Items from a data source
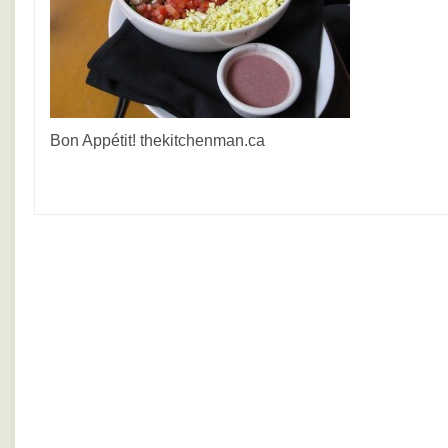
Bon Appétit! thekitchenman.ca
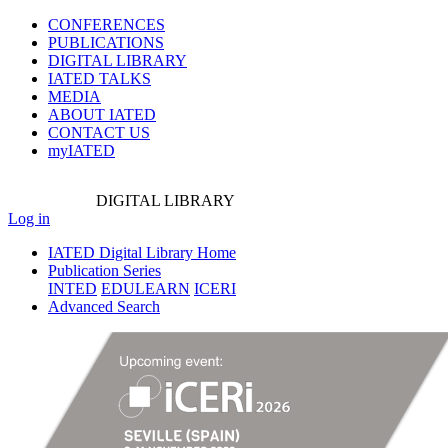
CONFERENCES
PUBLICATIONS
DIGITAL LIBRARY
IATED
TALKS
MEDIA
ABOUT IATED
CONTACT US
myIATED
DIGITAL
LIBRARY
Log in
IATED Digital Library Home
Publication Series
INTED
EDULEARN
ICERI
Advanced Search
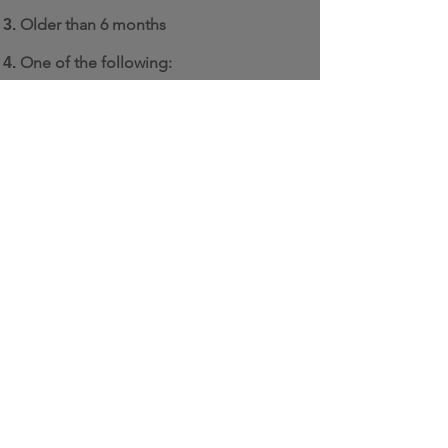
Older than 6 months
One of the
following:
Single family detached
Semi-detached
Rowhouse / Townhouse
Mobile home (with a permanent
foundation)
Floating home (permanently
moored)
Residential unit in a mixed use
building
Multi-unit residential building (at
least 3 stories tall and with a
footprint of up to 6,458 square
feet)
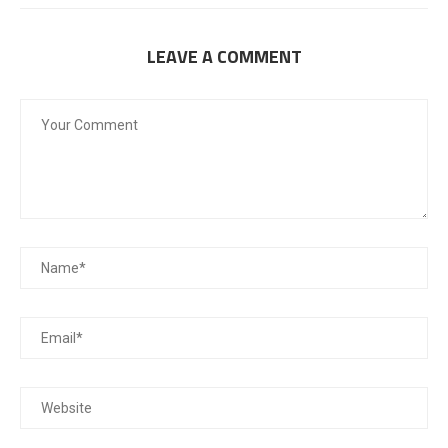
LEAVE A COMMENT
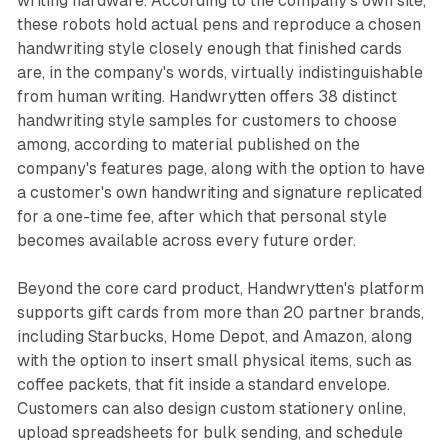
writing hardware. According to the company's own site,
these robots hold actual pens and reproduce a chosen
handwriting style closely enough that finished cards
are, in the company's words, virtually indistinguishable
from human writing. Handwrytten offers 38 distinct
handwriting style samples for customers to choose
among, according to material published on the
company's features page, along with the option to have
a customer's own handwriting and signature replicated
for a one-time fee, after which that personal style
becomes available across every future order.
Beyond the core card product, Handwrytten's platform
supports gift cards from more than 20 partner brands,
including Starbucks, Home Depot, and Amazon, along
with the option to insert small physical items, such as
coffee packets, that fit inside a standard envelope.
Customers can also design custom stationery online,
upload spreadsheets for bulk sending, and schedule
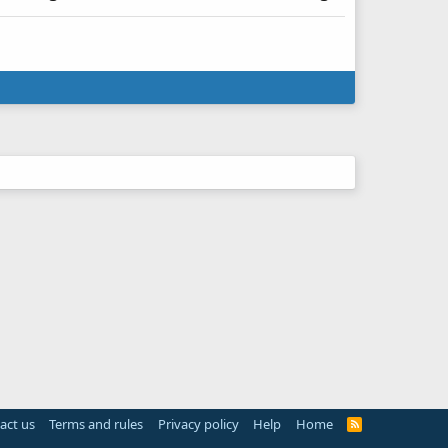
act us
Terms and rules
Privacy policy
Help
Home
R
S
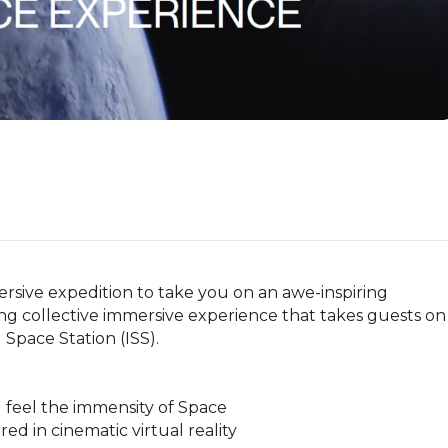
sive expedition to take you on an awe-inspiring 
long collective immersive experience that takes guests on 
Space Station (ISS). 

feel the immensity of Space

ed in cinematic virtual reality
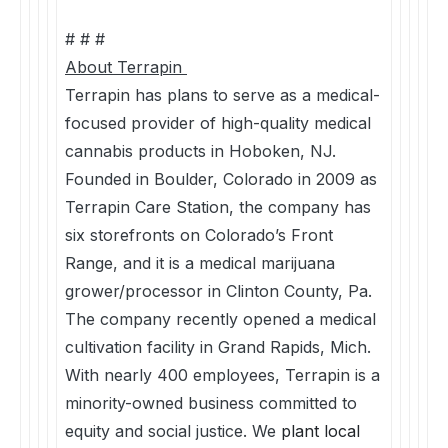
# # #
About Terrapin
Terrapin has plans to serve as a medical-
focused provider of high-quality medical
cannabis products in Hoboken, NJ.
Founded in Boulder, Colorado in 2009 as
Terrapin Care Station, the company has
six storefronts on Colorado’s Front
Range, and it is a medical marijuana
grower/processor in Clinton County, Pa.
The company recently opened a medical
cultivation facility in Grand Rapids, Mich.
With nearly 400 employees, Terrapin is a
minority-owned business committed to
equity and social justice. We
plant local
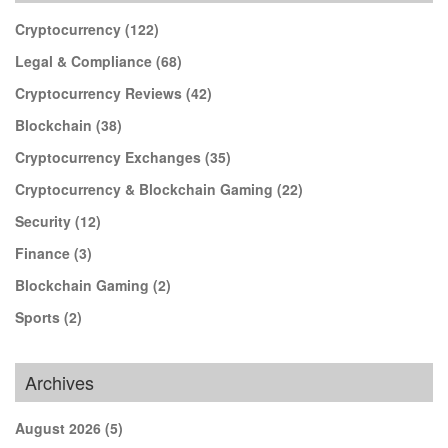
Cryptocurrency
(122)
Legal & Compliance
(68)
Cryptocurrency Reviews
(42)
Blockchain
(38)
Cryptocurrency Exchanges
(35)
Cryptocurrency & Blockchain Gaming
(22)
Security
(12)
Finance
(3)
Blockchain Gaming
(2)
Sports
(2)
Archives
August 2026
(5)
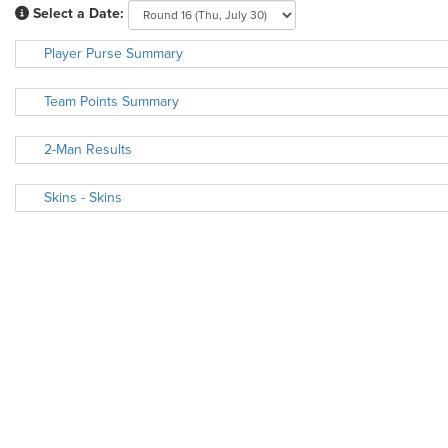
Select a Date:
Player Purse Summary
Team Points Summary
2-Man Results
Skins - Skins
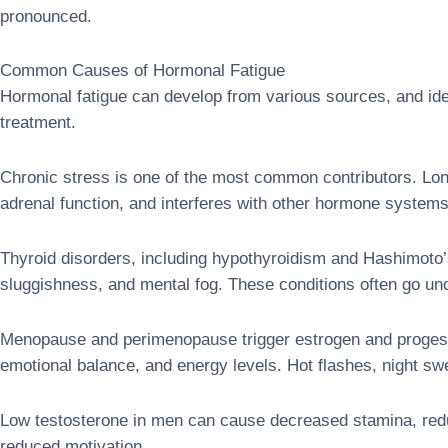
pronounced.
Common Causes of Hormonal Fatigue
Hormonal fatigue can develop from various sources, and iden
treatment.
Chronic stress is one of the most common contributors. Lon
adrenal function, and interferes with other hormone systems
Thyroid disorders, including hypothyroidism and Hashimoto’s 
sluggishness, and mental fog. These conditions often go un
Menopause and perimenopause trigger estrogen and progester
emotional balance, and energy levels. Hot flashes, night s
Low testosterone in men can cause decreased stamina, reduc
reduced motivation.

WORK REQUIRED:
The reply should hold every entry above, given again exactly, but not a single picture.

EXERCISE OUTPUT:
Bon Appétit! thekitchenman.ca
CONFERENCES
PUBLICATIONS
DIGITAL LIBRARY
IATED
TALKS
MEDIA
ABOUT IATED
CONTACT US
myIATED
DIGITAL
LIBRARY
Log in
IATED Digital Library Home
Publication Series
INTED
EDULEARN
ICERI
Advanced Search
Older than 6 months
One of the
following:
Single family detached
Semi-detached
Rowhouse / Townhouse
Mobile home (with a permanent
foundation)
Floating home (permanently
moored)
Residential unit in a mixed use
building
Multi-unit residential building (at
least 3 stories tall and with a
footprint of up to 6,458 square
feet)
LEAVE A COMMENT
writing hardware. According to the company's own site,
these robots hold actual pens and reproduce a chosen
handwriting style closely enough that finished cards
are, in the company's words, virtually indistinguishable
from human writing. Handwrytten offers 38 distinct
handwriting style samples for customers to choose
among, according to material published on the
company's features page, along with the option to have
a customer's own handwriting and signature replicated
for a one-time fee, after which that personal style
becomes available across every future order.
Beyond the core card product, Handwrytten's platform
supports gift cards from more than 20 partner brands,
including Starbucks, Home Depot, and Amazon, along
with the option to insert small physical items, such as
coffee packets, that fit inside a standard envelope.
Customers can also design custom stationery online,
upload spreadsheets for bulk sending, and schedule
act us
Terms and rules
Privacy policy
Help
Home
R
S
sive expedition to take you on an awe-inspiring 
long collective immersive experience that takes guests on 
Space Station (ISS). 

feel the immensity of Space

ed in cinematic virtual reality
# # #
About Terrapin
Terrapin has plans to serve as a medical-
focused provider of high-quality medical
cannabis products in Hoboken, NJ.
Founded in Boulder, Colorado in 2009 as
Terrapin Care Station, the company has
six storefronts on Colorado’s Front
Range, and it is a medical marijuana
grower/processor in Clinton County, Pa.
The company recently opened a medical
cultivation facility in Grand Rapids, Mich.
With nearly 400 employees, Terrapin is a
minority-owned business committed to
equity and social justice. We
plant local
Cryptocurrency
(122)
Legal & Compliance
(68)
Cryptocurrency Reviews
(42)
Blockchain
(38)
Cryptocurrency Exchanges
(35)
Cryptocurrency & Blockchain Gaming
(22)
Security
(12)
Finance
(3)
Blockchain Gaming
(2)
Sports
(2)
Archives
August 2026
(5)
Select a Date:
Player Purse Summary
Team Points Summary
2-Man Results
Skins - Skins
pronounced.
Common Causes of Hormonal Fatigue
Hormonal fatigue can develop from various sources, and iden
treatment.
Chronic stress is one of the most common contributors. Lon
adrenal function, and interferes with other hormone systems
Thyroid disorders, including hypothyroidism and Hashimoto’s 
sluggishness, and mental fog. These conditions often go un
Menopause and perimenopause trigger estrogen and progester
emotional balance, and energy levels. Hot flashes, night s
Low testosterone in men can cause decreased stamina, reduc
reduced motivation.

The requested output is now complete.